YOU Barでは、最初に顔をスキャンして記憶すると、次からは、なじみ客として前に注文した飲み物が言わなくても自動的に出てくる。顔認識さえできれば、それ以外には大して難しい技術は必要ないと思われるが、印象に残るデモである。

展示会場のHertaのブース

YOU Barの看板

Herta Securityのシステムは、ビデオをデコードして、その中から顔を見つけて前処理を行う。その結果をDNN(Deep Neural Network)で処理して結果を出すという構造になっている。
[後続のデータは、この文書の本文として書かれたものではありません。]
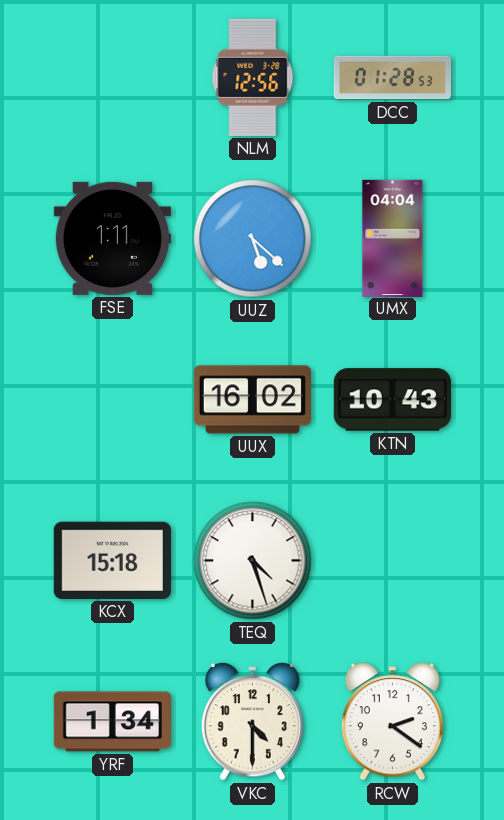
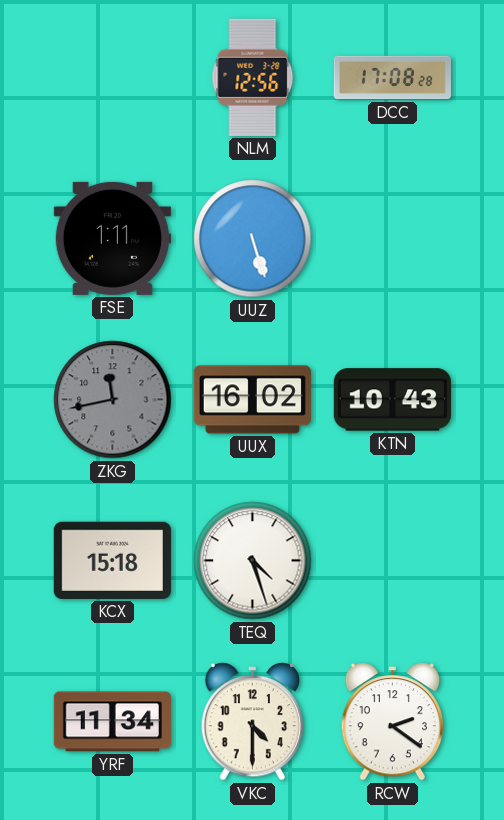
DCC: 01:28 -> 17:08
UUZ: 5:22 -> 5:27
UMX: 04:04 -> none
ZKG: none -> 11:43
YRF: 1:34 -> 11:34
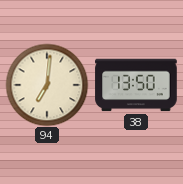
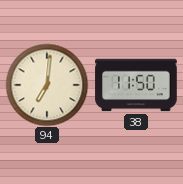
38: 13:50 -> 11:50
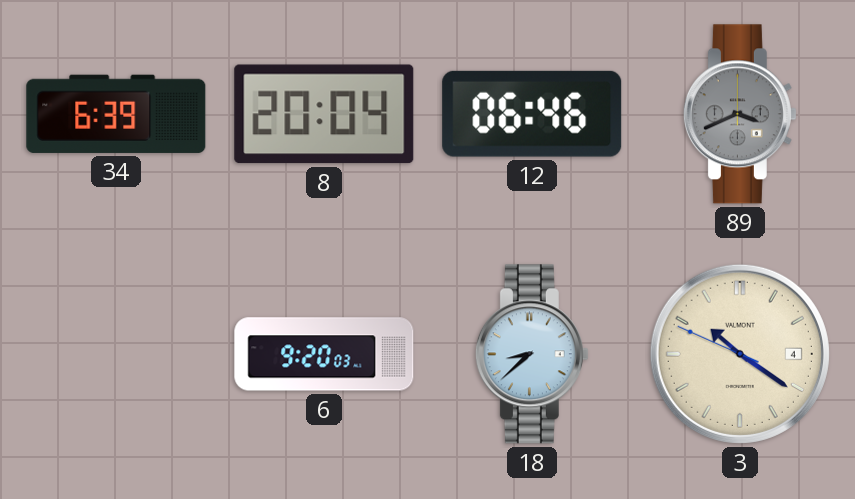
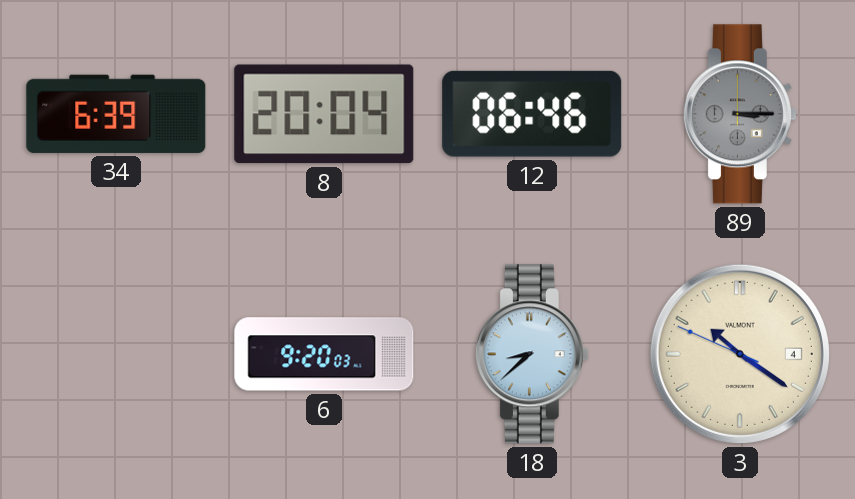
89: 3:41 -> 3:15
Hertaのシステムは、これらの処理をすべてローカルで行っている。

しかし、顔の切り出しをDNNでやろうとすると、640×480画素のイメージを処理するには、Tesla K20を使ってもCNN2のソフトカスケードでは15fps(フレーム/秒)かかり、GTX760を使ってHOGとDNNでは0.7fpsと非常に時間がかかる。

これでは4K画像を、消費電力に制限のあるTegra X1でリアルタイムに処理することはできない。このため、HertaはカスタムのCUDAカーネルをカスケードにして使うという方法を開発した。この方法では3840×2160画素のイメージを、Tegra X1では最大30fps、Quadro K2200を使えば最大150fpsで処理できる。

Hertaは、ビデオ画像から顔を検出し、目尻、口角などの特徴点を見つけて、目の位置を一定にする処理をCUDAで書いた専用のカーネルで処理している。さらに、CUDAカーネルで顔の向きを正面に向ける処理を行ってから、DNNの認識に入力している。

この正面に向ける処理であるが、次の図の青線は目の位置の一定化までの前処理後にDNNに入力した場合の認識率で、赤線は正面を向ける処理を追加した場合の認識率である。この図に見られるように正面化を行うと、誤認識の率が半分以下になり、学習に必要な時間も1/3になっている。これがHertaがTegra TX1という消費電力が低い小型のGPUでも高速の顔認識が実現できている理由である。

つまり、大きなDNNを使って顔の切り出しから認識までのすべての処理をやらせるより、効率的な前処理と8~15層程度の比較的小さなDNNを組みわせる方が良いという。